Working data START

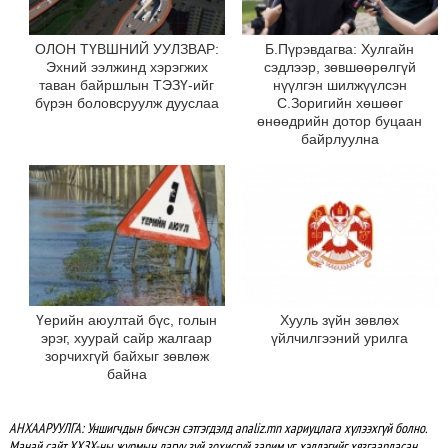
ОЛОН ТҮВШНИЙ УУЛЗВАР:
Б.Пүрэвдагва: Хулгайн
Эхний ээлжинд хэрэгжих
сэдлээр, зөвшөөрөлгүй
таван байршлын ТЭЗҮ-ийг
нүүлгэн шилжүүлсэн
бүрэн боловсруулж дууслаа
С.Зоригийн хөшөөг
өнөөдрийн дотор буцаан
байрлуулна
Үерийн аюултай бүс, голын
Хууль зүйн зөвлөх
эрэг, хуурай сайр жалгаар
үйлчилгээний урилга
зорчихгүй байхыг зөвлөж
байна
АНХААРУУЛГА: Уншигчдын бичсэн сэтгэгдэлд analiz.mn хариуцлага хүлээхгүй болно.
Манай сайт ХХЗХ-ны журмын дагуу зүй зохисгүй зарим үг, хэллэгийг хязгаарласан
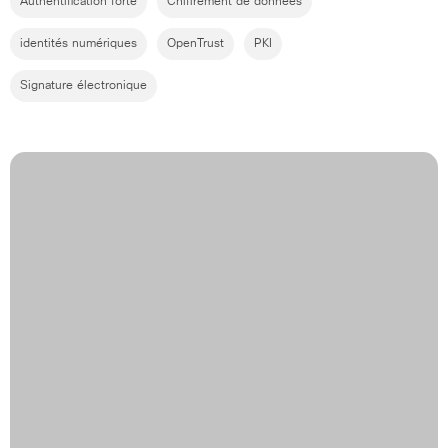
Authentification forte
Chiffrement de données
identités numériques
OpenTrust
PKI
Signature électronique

Working data END

▸ **Required work**
No pictures should appear in the answer, which is to be the lines from the line with "өнөөдрийн дотор буцаан" through the end of the records above, restated exactly.

▸ **Your response**
өнөөдрийн дотор буцаан
байрлуулна
Үерийн аюултай бүс, голын
Хууль зүйн зөвлөх
эрэг, хуурай сайр жалгаар
үйлчилгээний урилга
зорчихгүй байхыг зөвлөж
байна
АНХААРУУЛГА: Уншигчдын бичсэн сэтгэгдэлд analiz.mn хариуцлага хүлээхгүй болно.
Манай сайт ХХЗХ-ны журмын дагуу зүй зохисгүй зарим үг, хэллэгийг хязгаарласан
Authentification forte
Chiffrement de données
identités numériques
OpenTrust
PKI
Signature électronique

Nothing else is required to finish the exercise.